[Items listed in a dataset]
▬▬▬▬▬▬▬▬▬▬
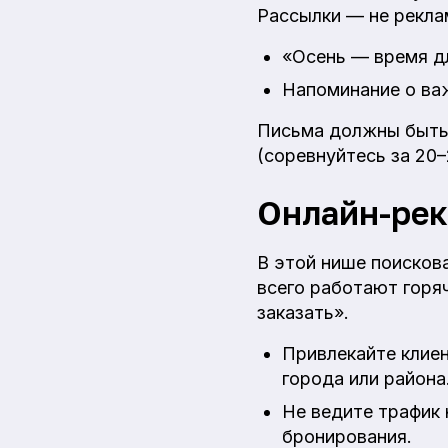
Рассылки — не рекла
«Осень — время дл
Напоминание о важ
Письма должны быть 
(соревнуйтесь за 20
Онлайн-рек
В этой нише поисков
всего работают горяч
заказать».
Привлекайте клиен
города или района
Не ведите трафик 
бронирования.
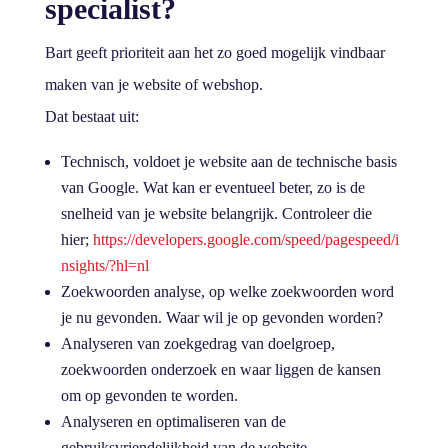
specialist?
Bart geeft prioriteit aan het zo goed mogelijk vindbaar
maken van je website of webshop.
Dat bestaat uit:
Technisch, voldoet je website aan de technische basis
van Google. Wat kan er eventueel beter, zo is de
snelheid van je website belangrijk. Controleer die
hier;
https://developers.google.com/speed/pagespeed/i
nsights/?hl=nl
Zoekwoorden analyse, op welke zoekwoorden word
je nu gevonden. Waar wil je op gevonden worden?
Analyseren van zoekgedrag van doelgroep,
zoekwoorden onderzoek en waar liggen de kansen
om op gevonden te worden.
Analyseren en optimaliseren van de
gebruiksvriendelijkheid van de website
▬▬▬▬▬▬▬▬▬▬
### [PROMPT]
Please reproduce every record exactly, leaving the pictures out.

### [ANSWER SECTION]
Рассылки — не рекла
«Осень — время дл
Напоминание о важ
Письма должны быть 
(соревнуйтесь за 20
Онлайн-рек
В этой нише поисков
всего работают горяч
заказать».
Привлекайте клиен
города или района
Не ведите трафик 
бронирования.
specialist?
Bart geeft prioriteit aan het zo goed mogelijk vindbaar
maken van je website of webshop.
Dat bestaat uit:
Technisch, voldoet je website aan de technische basis
van Google. Wat kan er eventueel beter, zo is de
snelheid van je website belangrijk. Controleer die
hier;
https://developers.google.com/speed/pagespeed/i
nsights/?hl=nl
Zoekwoorden analyse, op welke zoekwoorden word
je nu gevonden. Waar wil je op gevonden worden?
Analyseren van zoekgedrag van doelgroep,
zoekwoorden onderzoek en waar liggen de kansen
om op gevonden te worden.
Analyseren en optimaliseren van de
gebruiksvriendelijkheid van de website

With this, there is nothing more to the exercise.